El como yo lo veo, en estos momentos, es un detalle que no aporta mucho (o, al contrario, aportaría demasiado) a la historia. Mi tía la menor es otro de los nombres que se repetían en las reuniones familiares, junto con el de su hermano perdido en los trenes, el tío el viajero, como le llamé en algunas oportunidades, y aquellos otros que nunca había regresado de España. Un nombre más que, tal vez, dentro de unos años finalmente se olvide ya que, de esas dos generaciones (los padres, los abuelos), van quedando cada vez menos familiares, menos personas a las qué preguntar, cada vez menos recuerdos que rememorar y, lo que sin lugar a dudas es lo más terrible, menos historias qué contar.



Aclaración: Esta pensativa adolescente de la década
de 1960, estoy seguro, no se parecía a mi tía la menor
lo sé porque dolor alguno se distingue en su expresión.

18 comentarios:

José A. García dijo...

Poco, si no nada más, puedo agregar sobre su vida.

Nos leemos,

J.

Mucha dijo...

Algunas cuestiones deberían estar disponibles para (casi) todos.

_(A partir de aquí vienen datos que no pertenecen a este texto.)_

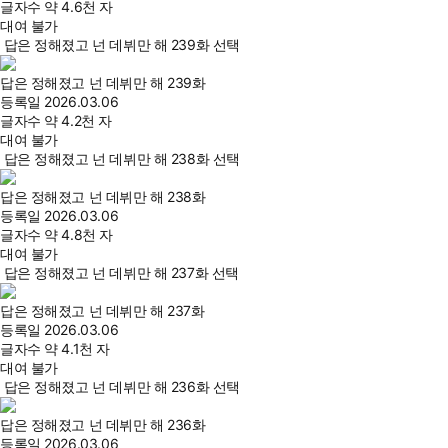
글자수
약 4.6천 자
대여 불가
답은 정해졌고 넌 데뷔만 해 239화 선택
답은 정해졌고 넌 데뷔만 해 239화
등록일
2026.03.06
글자수
약 4.2천 자
대여 불가
답은 정해졌고 넌 데뷔만 해 238화 선택
답은 정해졌고 넌 데뷔만 해 238화
등록일
2026.03.06
글자수
약 4.8천 자
대여 불가
답은 정해졌고 넌 데뷔만 해 237화 선택
답은 정해졌고 넌 데뷔만 해 237화
등록일
2026.03.06
글자수
약 4.1천 자
대여 불가
답은 정해졌고 넌 데뷔만 해 236화 선택
답은 정해졌고 넌 데뷔만 해 236화
등록일
2026.03.06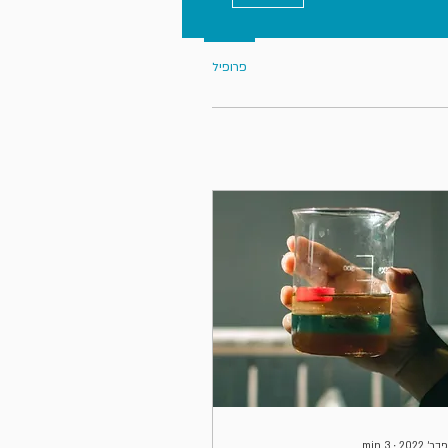
פרופיל
min
3
∙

El Demiurgo de Hurlingham dijo...

Muy hábil narrador.
Enumerás hechos que hace suponer que murió sin conocer la intimidad.
Pero también un hecho que podría permitir suponer lo contrario, que tuvo la astucia para eludir la vigilancia, protección de padre, de hermanos, para lograr una experiencia íntima. Tal vez la seguridad de una muerte próxima le dio la la decisión para hacerlo.

Saludos, colega demiurgo.

Carlos Augusto Pereyra Martínez dijo...

Tienes razón. Hoy nos vamos quedando sin historia familiar qué contar. Cuando la familia no es desaparecida, los que quedan, ya nada tienen que contarnos, o prefieren como en el teatro, hacer mutis por el foro. Un abrazo

José A. García dijo...

Mucha de la Torre: Cierto, pero no lo están, por eso los problemas continúan.

Demiurgo: No seré el primero en decir que la realidad supera, con creces, a la ficción.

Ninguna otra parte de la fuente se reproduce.